» **PROBLEM TO WORK ON**: Range to reproduce from the entries below: the line with "D’après le roman de Kazuo Ishiguro", the line with "하지만 중국 자동차회사들은 대부분 글로벌 자동차회사", and every line in between. Give them exactly and give nothing else.

» **DATASET RECORDS**:
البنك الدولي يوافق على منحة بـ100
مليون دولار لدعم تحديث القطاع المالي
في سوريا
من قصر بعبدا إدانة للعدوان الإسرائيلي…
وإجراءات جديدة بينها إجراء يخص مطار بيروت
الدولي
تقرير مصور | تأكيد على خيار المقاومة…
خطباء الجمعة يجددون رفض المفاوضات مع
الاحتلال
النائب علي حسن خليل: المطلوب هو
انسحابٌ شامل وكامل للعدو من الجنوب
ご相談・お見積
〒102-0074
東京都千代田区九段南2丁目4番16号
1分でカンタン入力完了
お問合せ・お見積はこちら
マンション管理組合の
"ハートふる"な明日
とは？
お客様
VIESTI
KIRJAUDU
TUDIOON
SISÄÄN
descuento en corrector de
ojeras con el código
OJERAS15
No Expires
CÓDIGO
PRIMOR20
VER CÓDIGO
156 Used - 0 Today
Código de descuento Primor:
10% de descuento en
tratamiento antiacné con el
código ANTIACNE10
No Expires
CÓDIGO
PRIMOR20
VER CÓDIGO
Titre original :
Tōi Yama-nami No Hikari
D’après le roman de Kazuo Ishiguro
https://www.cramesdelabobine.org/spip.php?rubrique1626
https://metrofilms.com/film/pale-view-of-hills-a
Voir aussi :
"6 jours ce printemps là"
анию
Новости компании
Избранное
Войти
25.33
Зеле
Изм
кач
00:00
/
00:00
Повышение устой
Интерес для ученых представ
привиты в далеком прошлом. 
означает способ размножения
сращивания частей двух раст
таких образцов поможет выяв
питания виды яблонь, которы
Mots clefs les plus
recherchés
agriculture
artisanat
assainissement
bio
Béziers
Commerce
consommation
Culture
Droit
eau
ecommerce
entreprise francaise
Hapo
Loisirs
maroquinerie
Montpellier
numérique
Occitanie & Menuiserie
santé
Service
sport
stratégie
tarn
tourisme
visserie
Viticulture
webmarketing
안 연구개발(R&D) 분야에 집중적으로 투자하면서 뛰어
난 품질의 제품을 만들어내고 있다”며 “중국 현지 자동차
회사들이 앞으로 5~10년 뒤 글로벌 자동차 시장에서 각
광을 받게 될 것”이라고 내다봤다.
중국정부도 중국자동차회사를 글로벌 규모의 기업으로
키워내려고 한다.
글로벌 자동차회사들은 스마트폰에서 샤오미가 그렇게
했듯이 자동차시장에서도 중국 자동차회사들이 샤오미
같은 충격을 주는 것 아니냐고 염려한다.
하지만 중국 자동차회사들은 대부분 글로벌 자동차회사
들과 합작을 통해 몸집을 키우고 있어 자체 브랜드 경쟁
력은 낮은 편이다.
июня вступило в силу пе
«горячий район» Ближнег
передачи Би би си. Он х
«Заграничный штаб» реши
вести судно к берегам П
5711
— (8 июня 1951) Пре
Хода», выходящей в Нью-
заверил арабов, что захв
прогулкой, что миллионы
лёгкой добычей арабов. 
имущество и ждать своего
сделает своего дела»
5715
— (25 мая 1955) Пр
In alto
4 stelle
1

» **EXPECTED ANSWER**:
D’après le roman de Kazuo Ishiguro
https://www.cramesdelabobine.org/spip.php?rubrique1626
https://metrofilms.com/film/pale-view-of-hills-a
Voir aussi :
"6 jours ce printemps là"
анию
Новости компании
Избранное
Войти
25.33
Зеле
Изм
кач
00:00
/
00:00
Повышение устой
Интерес для ученых представ
привиты в далеком прошлом. 
означает способ размножения
сращивания частей двух раст
таких образцов поможет выяв
питания виды яблонь, которы
Mots clefs les plus
recherchés
agriculture
artisanat
assainissement
bio
Béziers
Commerce
consommation
Culture
Droit
eau
ecommerce
entreprise francaise
Hapo
Loisirs
maroquinerie
Montpellier
numérique
Occitanie & Menuiserie
santé
Service
sport
stratégie
tarn
tourisme
visserie
Viticulture
webmarketing
안 연구개발(R&D) 분야에 집중적으로 투자하면서 뛰어
난 품질의 제품을 만들어내고 있다”며 “중국 현지 자동차
회사들이 앞으로 5~10년 뒤 글로벌 자동차 시장에서 각
광을 받게 될 것”이라고 내다봤다.
중국정부도 중국자동차회사를 글로벌 규모의 기업으로
키워내려고 한다.
글로벌 자동차회사들은 스마트폰에서 샤오미가 그렇게
했듯이 자동차시장에서도 중국 자동차회사들이 샤오미
같은 충격을 주는 것 아니냐고 염려한다.
하지만 중국 자동차회사들은 대부분 글로벌 자동차회사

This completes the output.